Baxter thought about that for a second.

‘How difficult would that really be to accomplish?’ Garcia asked.

‘For an average person? Quite a bit. For someone with his knowledge of computer programming and electronics, not hard at all. All he had to do was develop an application that monitored the voting process and link it to a second program that controlled the mechanics of both death methods. As soon as one of them reached a specified number, in this case ten thousand, it would activate the machinery for that specific death method. It’s the same engineering behind any regular timer, but instead of a specific time he used a count. The way the camera zoomed in and out during the broadcast could’ve easily be controlled from anywhere with a simple smartphone application.’

Someone’s personal cellphone rang a few desks away, grabbing everyone’s attention. The ringtone was the original theme tune to

Baxter finally retrieved a pair of latex gloves from his top drawer, slipped them on and cautiously picked the camera up from his desk.

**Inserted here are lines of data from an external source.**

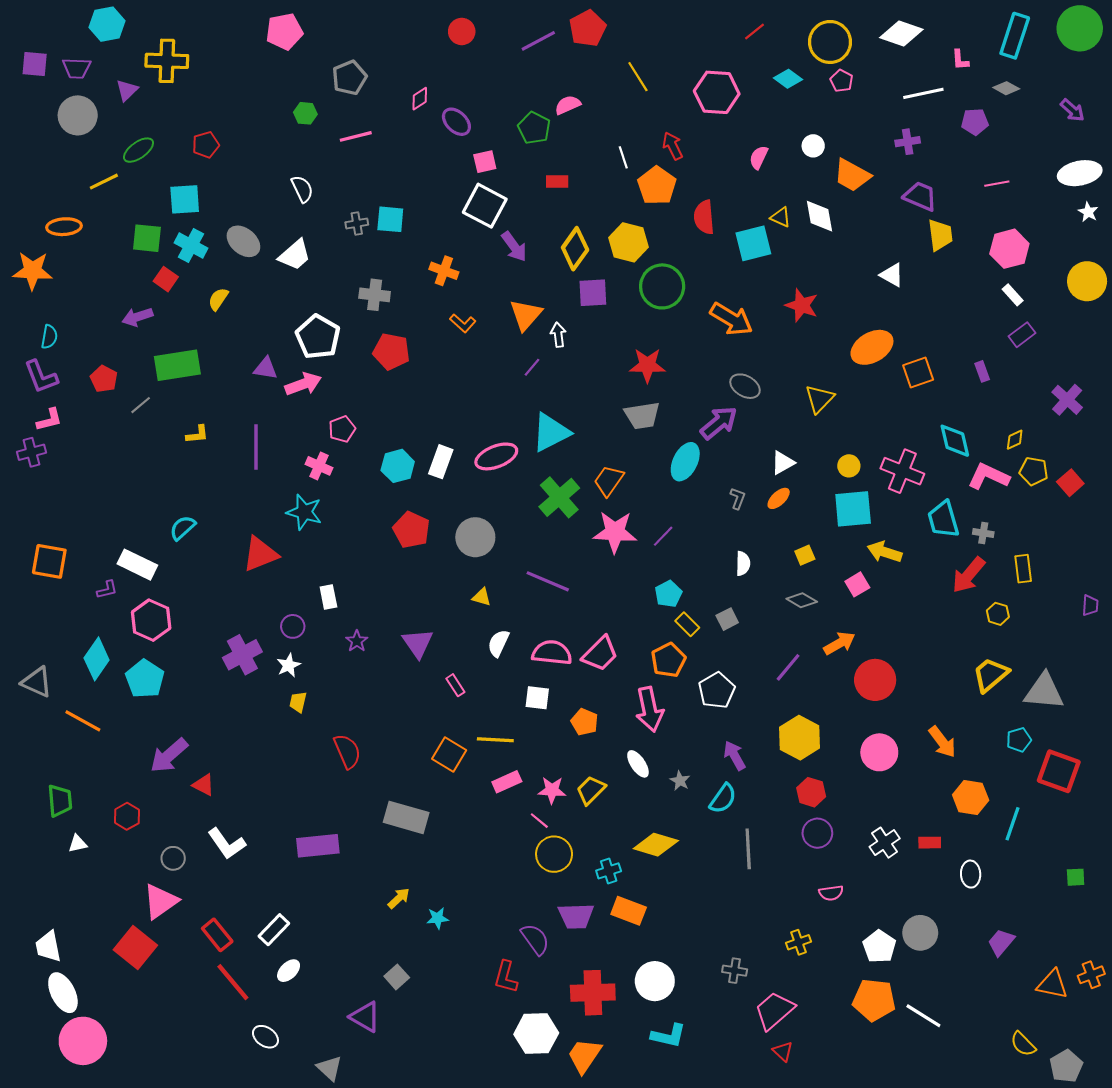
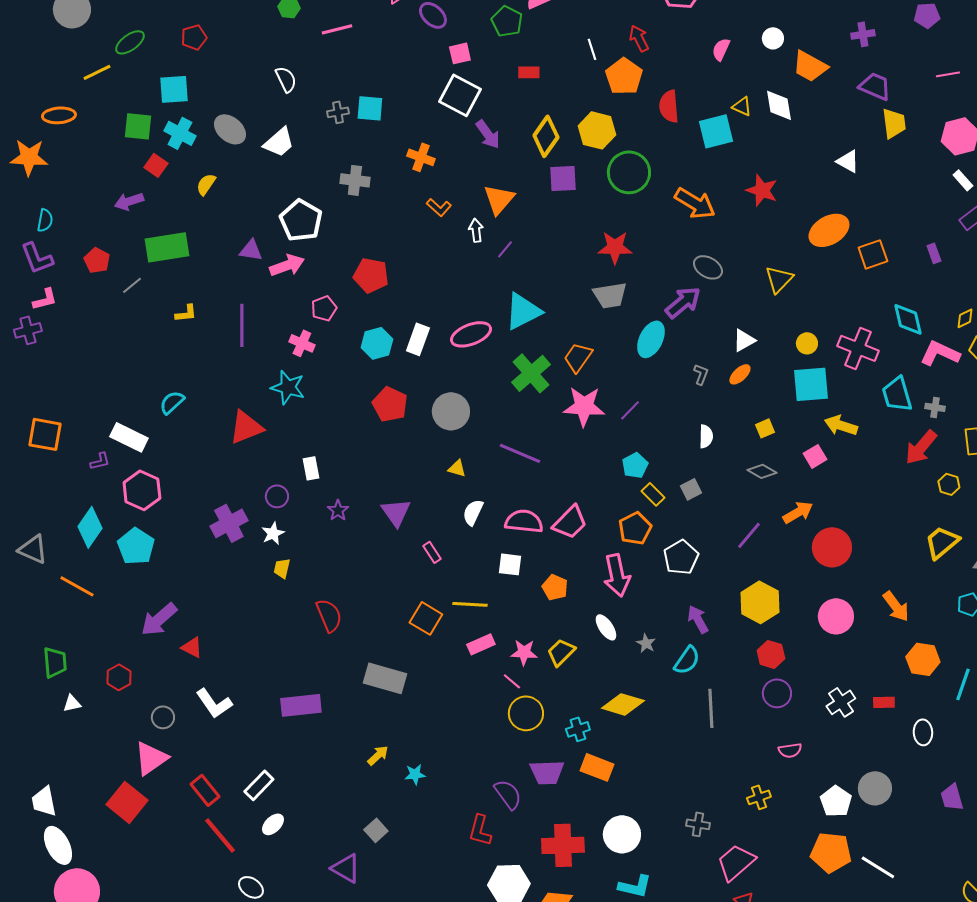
white arrow: (558, 335) -> (476, 230), moved
red pentagon: (391, 352) -> (371, 275), moved
purple trapezoid: (1001, 942) -> (952, 797), turned -56

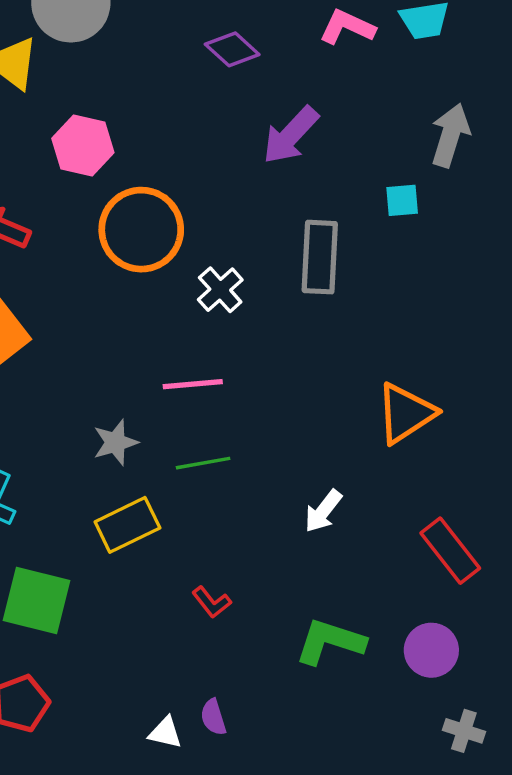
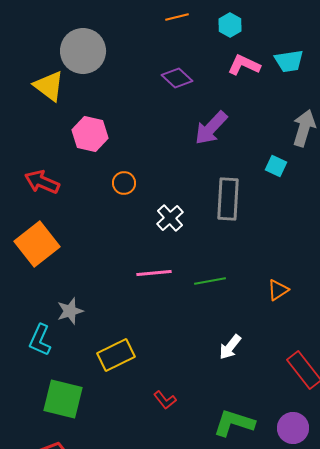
cyan square: (402, 200) -> (276, 166), turned 30
orange circle: (141, 230) -> (124, 183), size x0.5
orange triangle: (406, 413) -> (278, 290), size x0.6
gray star: (115, 442) -> (70, 311), moved
green line: (203, 463) -> (210, 281), moved

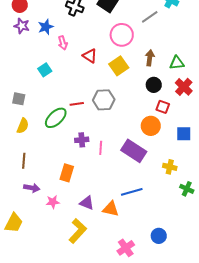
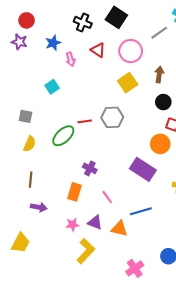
purple star: (22, 26) -> (19, 42), moved
red triangle: (90, 56) -> (98, 50), moved
purple cross: (82, 140) -> (90, 168), moved, turned 32
pink line: (101, 148) -> (107, 197), moved, turned -40
pink star: (53, 202) -> (72, 225), moved

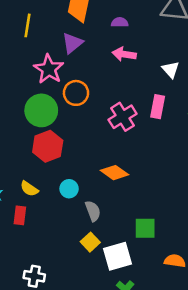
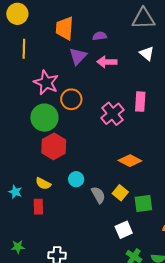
purple triangle: (72, 43) -> (78, 56), moved
white triangle: (171, 70) -> (147, 53), moved
orange diamond: (115, 173) -> (130, 161), moved
yellow square: (90, 242) -> (120, 193), moved
white square: (118, 256) -> (124, 230), size x0.7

‘It looks like the battery is dead,’ Garcia explained. ‘Do you have a power supply that will fit it?’

Baxter nodded. ‘I do.’ But instead of looking for it, he turned the camera upside down and flipped open a very small hinged lid on the underside of it. He paused and chewed on his bottom lip for a second. ‘But a power supply will make no difference here.’

‘What do you mean?’

‘This is a CX250 Handycam,’ Baxter explained, pointing to the model number specified on the side of the camera. ‘It’s a fairly well-known camera, and the reason why it’s smaller than some of the more expensive models is because it has no hard drive. It uses something called a memory stick duo. What that means is that this camera has no storage facility built into it. Everything it records gets saved into a removable memory stick, which goes in here.’ He indicated the now opened hinged lid. The compartment was empty. ‘In this model,’ he added, ‘even after unclipping the lid you would have to press down on the memory stick so it clicks in before popping up.’ He made an ‘eject up’ movement with his index finger. ‘It’s a double safety mechanism, which means that the memory stick didn’t fall out by mistake: it was removed.’

That caused both detectives to pause momentarily.

‘I can get a power supply and plug it in if you want. It will turn the camera on, but that’s all it will do. There will be no images in it for you to see, if that was what you were expecting.’